CAMPAINGERS have slammed figures which show Worcestershire Acute Hospitals NHS Trust (WAHT) tops the league for Caeserean sections carried out before 39 weeks
The Royal College of Obstreticians and Gynaecologists says far too many babies are being born prematurely – at the convenience of hospitals – rather than letting nature take its course.
And their figures show the trust is performing more Caesarean sections on pregnant women dangerously early than anywhere else in the country.
WAHT, which runs the Worcestershire Royal Hospital, is top of the league nationally for Caeserean sections carried out before 39 weeks – 43.9 per cent of the total – in direct contravention of guidance from the NHS.

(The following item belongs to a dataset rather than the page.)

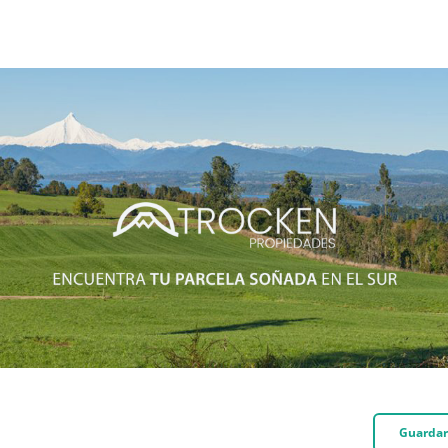
Guardar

This says the operations should be carried out later than 39 weeks allowing a baby’s lungs to develop properly, reducing the risk of respiratory problems which could kill.
The shocking findings come just five months after health chiefs closed the maternity unit as the Alexandra Hospital in Redditch.
Back in November 2015, WAHT closed the maternity unit at the Alex blaming a shortage of skilled staff forcing mums-to-be from across the county to travel to the city to give birth.
The figures come from a national audit of hospitals, and the results for WAHT pale in comparison to James Pager Hospital in Yarmouth, where just four per cent of Caesareans are carried out before 39 weeks. The national average across NHS England is 24 per cent.
Neal Stote, chairman of Save the Alex, who campaigned to keep the hospital’s maternity unit open, said: “This is a capacity issue and and there’s obviously a clinical need for it, for let’s face it, what they’re doing is not good for baby and it’s not good for mum either.”
However a WAHT spokesperson hit back at the figures and said: “The safety of mothers and babies is our top priority and all of the latest information shows that both experience and outcomes for our women and their new-born continues to be excellent.
“Our clinical teams work closely with mothers requiring C-sections to ensure that they receive the best and safest care possible.
“Whilst we were an outlier in 2013 for pre-39 week C-sections, the latest data from 2015 shows that the trust is now back within the national average,” she added.